PROVIDED RECORDS

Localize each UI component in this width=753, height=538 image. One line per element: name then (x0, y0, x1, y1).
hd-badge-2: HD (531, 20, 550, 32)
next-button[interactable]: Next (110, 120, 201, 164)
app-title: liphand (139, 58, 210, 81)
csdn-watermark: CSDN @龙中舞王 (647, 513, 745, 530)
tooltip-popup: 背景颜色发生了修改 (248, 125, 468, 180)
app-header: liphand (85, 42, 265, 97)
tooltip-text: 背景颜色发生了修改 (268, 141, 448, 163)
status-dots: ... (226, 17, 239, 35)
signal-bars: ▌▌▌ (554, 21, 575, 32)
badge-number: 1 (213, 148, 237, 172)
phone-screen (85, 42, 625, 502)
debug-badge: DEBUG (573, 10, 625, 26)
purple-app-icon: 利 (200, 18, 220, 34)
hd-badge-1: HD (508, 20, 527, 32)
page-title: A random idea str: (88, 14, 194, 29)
* * *
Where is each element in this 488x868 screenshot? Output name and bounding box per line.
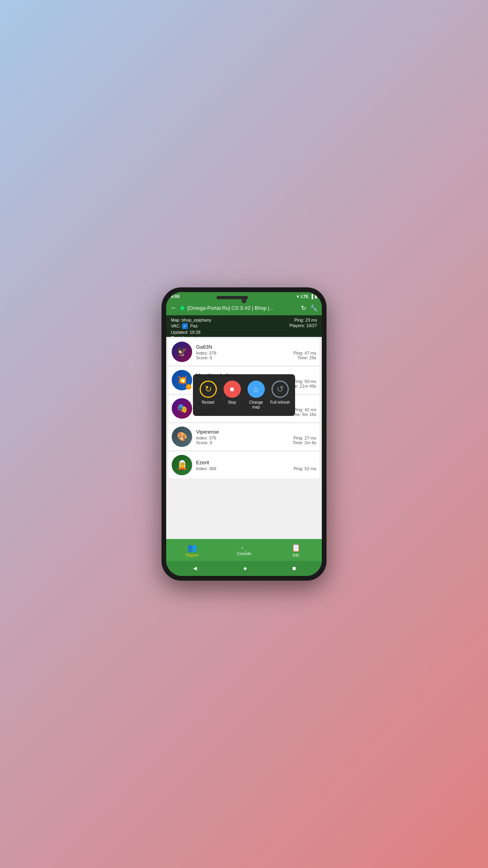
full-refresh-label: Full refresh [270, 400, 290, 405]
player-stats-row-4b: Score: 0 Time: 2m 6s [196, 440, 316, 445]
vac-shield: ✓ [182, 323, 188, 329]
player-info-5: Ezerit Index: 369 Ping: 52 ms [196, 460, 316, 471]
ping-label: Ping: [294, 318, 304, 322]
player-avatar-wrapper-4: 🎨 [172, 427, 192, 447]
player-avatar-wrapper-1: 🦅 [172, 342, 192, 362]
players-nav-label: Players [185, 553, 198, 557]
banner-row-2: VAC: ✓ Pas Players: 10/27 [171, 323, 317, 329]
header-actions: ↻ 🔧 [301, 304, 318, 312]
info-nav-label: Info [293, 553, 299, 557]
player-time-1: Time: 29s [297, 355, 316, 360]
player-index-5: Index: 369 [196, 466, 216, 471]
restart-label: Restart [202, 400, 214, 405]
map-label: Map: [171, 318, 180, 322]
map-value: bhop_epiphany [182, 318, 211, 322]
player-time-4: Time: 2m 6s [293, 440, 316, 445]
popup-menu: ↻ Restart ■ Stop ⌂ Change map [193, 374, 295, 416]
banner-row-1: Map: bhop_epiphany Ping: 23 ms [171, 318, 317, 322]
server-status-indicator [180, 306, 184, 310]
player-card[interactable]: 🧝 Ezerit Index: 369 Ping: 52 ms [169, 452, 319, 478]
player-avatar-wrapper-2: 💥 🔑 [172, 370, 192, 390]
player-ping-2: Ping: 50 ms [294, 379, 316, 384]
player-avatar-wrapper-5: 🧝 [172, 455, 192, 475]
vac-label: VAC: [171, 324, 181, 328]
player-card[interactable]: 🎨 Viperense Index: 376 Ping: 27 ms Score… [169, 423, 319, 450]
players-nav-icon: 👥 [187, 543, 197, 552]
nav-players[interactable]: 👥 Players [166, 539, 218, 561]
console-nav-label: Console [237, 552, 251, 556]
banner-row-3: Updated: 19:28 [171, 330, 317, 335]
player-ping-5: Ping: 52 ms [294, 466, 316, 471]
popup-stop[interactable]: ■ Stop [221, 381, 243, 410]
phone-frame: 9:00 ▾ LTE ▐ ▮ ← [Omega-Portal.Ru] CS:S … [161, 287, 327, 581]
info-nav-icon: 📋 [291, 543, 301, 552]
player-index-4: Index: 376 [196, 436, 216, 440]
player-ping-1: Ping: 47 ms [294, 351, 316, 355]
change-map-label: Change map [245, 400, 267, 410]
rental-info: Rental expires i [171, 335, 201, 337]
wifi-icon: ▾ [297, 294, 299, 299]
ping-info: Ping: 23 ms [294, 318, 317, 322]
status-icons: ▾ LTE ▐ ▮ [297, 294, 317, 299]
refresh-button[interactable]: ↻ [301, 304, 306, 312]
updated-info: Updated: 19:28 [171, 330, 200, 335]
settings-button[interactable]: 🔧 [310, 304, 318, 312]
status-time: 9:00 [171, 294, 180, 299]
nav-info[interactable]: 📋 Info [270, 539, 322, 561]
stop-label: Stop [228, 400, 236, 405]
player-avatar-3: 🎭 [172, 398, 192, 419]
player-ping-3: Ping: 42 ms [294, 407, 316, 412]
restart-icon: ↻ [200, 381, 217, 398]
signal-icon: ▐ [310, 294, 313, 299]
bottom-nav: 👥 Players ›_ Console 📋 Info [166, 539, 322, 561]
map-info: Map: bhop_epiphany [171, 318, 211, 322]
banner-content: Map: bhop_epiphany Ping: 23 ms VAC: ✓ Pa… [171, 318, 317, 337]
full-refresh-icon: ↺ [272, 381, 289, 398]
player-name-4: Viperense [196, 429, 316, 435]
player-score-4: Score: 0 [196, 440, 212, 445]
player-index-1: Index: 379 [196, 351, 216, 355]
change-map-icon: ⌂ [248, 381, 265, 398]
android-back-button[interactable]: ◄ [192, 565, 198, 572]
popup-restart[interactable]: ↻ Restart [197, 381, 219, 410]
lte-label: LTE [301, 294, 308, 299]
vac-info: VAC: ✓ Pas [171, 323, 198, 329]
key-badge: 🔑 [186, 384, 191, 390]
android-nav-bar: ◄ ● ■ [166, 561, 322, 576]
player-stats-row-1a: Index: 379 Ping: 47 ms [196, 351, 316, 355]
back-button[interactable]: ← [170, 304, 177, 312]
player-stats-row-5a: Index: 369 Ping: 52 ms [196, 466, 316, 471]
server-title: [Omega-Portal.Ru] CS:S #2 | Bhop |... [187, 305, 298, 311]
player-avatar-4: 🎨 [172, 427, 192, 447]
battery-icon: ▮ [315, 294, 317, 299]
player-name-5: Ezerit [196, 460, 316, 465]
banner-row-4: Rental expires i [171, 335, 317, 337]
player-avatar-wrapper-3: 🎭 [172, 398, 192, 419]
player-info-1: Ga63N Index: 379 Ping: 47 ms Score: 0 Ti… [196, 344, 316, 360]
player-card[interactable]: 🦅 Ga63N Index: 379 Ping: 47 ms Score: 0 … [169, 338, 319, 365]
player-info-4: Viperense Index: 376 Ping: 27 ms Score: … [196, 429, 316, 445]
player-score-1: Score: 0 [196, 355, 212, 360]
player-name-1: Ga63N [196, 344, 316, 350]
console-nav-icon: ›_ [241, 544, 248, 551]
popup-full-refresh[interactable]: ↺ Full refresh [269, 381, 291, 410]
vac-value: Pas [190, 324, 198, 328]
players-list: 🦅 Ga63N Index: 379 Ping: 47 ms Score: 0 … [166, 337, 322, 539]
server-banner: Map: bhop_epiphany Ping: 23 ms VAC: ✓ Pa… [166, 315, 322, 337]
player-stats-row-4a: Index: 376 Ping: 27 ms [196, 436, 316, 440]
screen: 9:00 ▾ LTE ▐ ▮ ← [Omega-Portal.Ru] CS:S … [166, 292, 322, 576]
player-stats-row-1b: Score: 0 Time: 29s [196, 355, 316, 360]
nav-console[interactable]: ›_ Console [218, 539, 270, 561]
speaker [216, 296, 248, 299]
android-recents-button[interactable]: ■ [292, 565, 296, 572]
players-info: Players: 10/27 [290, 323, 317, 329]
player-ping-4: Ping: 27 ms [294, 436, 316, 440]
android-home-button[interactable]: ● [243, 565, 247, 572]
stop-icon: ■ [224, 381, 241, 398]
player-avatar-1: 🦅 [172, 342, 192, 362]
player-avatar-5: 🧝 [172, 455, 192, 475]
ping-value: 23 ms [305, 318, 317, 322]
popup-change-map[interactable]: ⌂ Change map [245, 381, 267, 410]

WHAT YOU ARE ASKED TO DO
Every line above in which the word "Omega" occurs needs to be copied.

WRITTEN SOLUTION
phone-frame: 9:00 ▾ LTE ▐ ▮ ← [Omega-Portal.Ru] CS:S … [161, 287, 327, 581]
server-title: [Omega-Portal.Ru] CS:S #2 | Bhop |... [187, 305, 298, 311]
screen: 9:00 ▾ LTE ▐ ▮ ← [Omega-Portal.Ru] CS:S … [166, 292, 322, 576]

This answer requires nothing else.